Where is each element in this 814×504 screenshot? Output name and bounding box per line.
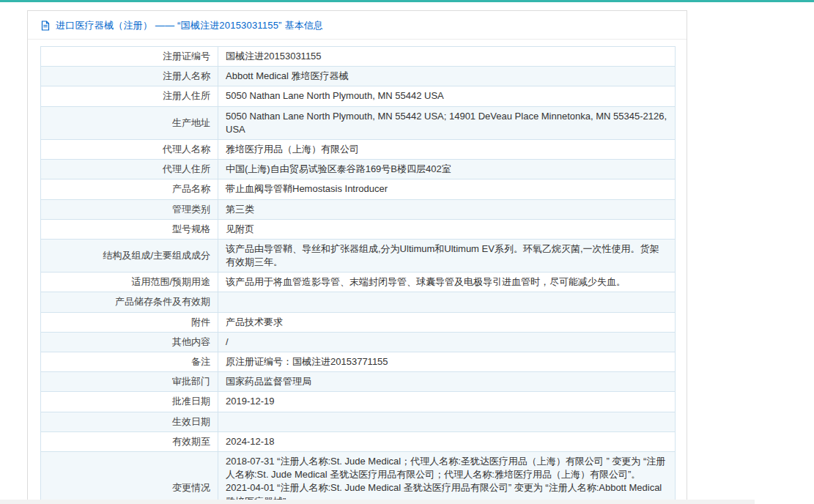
field-label: 代理人名称 [41,139,218,159]
table-row: 结构及组成/主要组成成分 该产品由导管鞘、导丝和扩张器组成,分为Ultimum和… [41,239,676,272]
registration-info-table: 注册证编号 国械注进20153031155 注册人名称 Abbott Medic… [40,46,676,504]
field-value [218,292,676,312]
table-row: 有效期至 2024-12-18 [41,431,676,451]
field-label: 注册人住所 [41,86,218,106]
field-label: 产品名称 [41,179,218,199]
panel-header: 进口医疗器械（注册） —— “国械注进20153031155” 基本信息 [28,11,687,40]
field-value: 第三类 [218,199,676,219]
table-row: 代理人住所 中国(上海)自由贸易试验区泰谷路169号B楼四层402室 [41,160,676,179]
table-row: 型号规格 见附页 [41,219,676,239]
field-label: 产品储存条件及有效期 [41,292,218,312]
field-value: 国械注进20153031155 [218,47,676,67]
table-row: 产品名称 带止血阀导管鞘Hemostasis Introducer [41,179,676,199]
field-label: 生产地址 [41,106,218,139]
field-label: 代理人住所 [41,160,218,179]
table-row: 批准日期 2019-12-19 [41,392,676,412]
registration-info-panel: 进口医疗器械（注册） —— “国械注进20153031155” 基本信息 注册证… [27,10,687,504]
table-row: 注册证编号 国械注进20153031155 [41,47,676,67]
table-row: 审批部门 国家药品监督管理局 [41,372,676,392]
table-row: 备注 原注册证编号：国械注进20153771155 [41,352,676,372]
field-label: 备注 [41,352,218,372]
field-label: 附件 [41,312,218,332]
field-value: 见附页 [218,219,676,239]
field-label: 审批部门 [41,372,218,392]
field-value: 产品技术要求 [218,312,676,332]
table-row: 产品储存条件及有效期 [41,292,676,312]
field-label: 有效期至 [41,431,218,451]
field-label: 注册人名称 [41,67,218,86]
document-icon [40,21,51,31]
table-row: 管理类别 第三类 [41,199,676,219]
field-label: 变更情况 [41,451,218,504]
field-value: 2018-07-31 “注册人名称:St. Jude Medical；代理人名称… [218,451,676,504]
field-label: 管理类别 [41,199,218,219]
page-bottom-strip [0,500,755,504]
field-value: 2024-12-18 [218,431,676,451]
field-label: 型号规格 [41,219,218,239]
table-row: 注册人住所 5050 Nathan Lane North Plymouth, M… [41,86,676,106]
field-label: 结构及组成/主要组成成分 [41,239,218,272]
field-label: 注册证编号 [41,47,218,67]
field-value: 原注册证编号：国械注进20153771155 [218,352,676,372]
table-row: 注册人名称 Abbott Medical 雅培医疗器械 [41,67,676,86]
field-value: 5050 Nathan Lane North Plymouth, MN 5544… [218,106,676,139]
page-title: 进口医疗器械（注册） —— “国械注进20153031155” 基本信息 [56,19,323,32]
field-value: 中国(上海)自由贸易试验区泰谷路169号B楼四层402室 [218,160,676,179]
field-label: 其他内容 [41,332,218,352]
field-label: 适用范围/预期用途 [41,273,218,292]
table-row: 适用范围/预期用途 该产品用于将血管造影导管、末端封闭导管、球囊导管及电极导引进… [41,273,676,292]
field-value: 2019-12-19 [218,392,676,412]
table-row: 变更情况 2018-07-31 “注册人名称:St. Jude Medical；… [41,451,676,504]
table-row: 生效日期 [41,412,676,431]
field-value: 5050 Nathan Lane North Plymouth, MN 5544… [218,86,676,106]
field-label: 生效日期 [41,412,218,431]
field-value: 该产品由导管鞘、导丝和扩张器组成,分为Ultimum和Ultimum EV系列。… [218,239,676,272]
field-value: 国家药品监督管理局 [218,372,676,392]
field-value: 雅培医疗用品（上海）有限公司 [218,139,676,159]
field-value [218,412,676,431]
field-label: 批准日期 [41,392,218,412]
table-row: 其他内容 / [41,332,676,352]
field-value: 该产品用于将血管造影导管、末端封闭导管、球囊导管及电极导引进血管时，尽可能减少失… [218,273,676,292]
field-value: 带止血阀导管鞘Hemostasis Introducer [218,179,676,199]
top-accent-bar [0,0,814,2]
field-value: Abbott Medical 雅培医疗器械 [218,67,676,86]
table-row: 生产地址 5050 Nathan Lane North Plymouth, MN… [41,106,676,139]
field-value: / [218,332,676,352]
table-row: 代理人名称 雅培医疗用品（上海）有限公司 [41,139,676,159]
table-row: 附件 产品技术要求 [41,312,676,332]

━━━━━━

◆ What to produce: Nothing but a number is expected: the tally of lines in the records that include the word "Plymouth".

◆ Answer box: 4